Required work:
Copy out, word for word, the lines from the start of the data below through the line containing "Задать вопрос", and no others.

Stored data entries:
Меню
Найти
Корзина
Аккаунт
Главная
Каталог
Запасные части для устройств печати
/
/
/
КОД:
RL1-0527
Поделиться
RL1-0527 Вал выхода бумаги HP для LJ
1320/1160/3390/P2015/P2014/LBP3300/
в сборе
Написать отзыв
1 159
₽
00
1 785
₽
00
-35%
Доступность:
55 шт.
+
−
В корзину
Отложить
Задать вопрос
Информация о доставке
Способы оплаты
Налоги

Solution below:
Меню
Найти
Корзина
Аккаунт
Главная
Каталог
Запасные части для устройств печати
/
/
/
КОД:
RL1-0527
Поделиться
RL1-0527 Вал выхода бумаги HP для LJ
1320/1160/3390/P2015/P2014/LBP3300/
в сборе
Написать отзыв
1 159
₽
00
1 785
₽
00
-35%
Доступность:
55 шт.
+
−
В корзину
Отложить
Задать вопрос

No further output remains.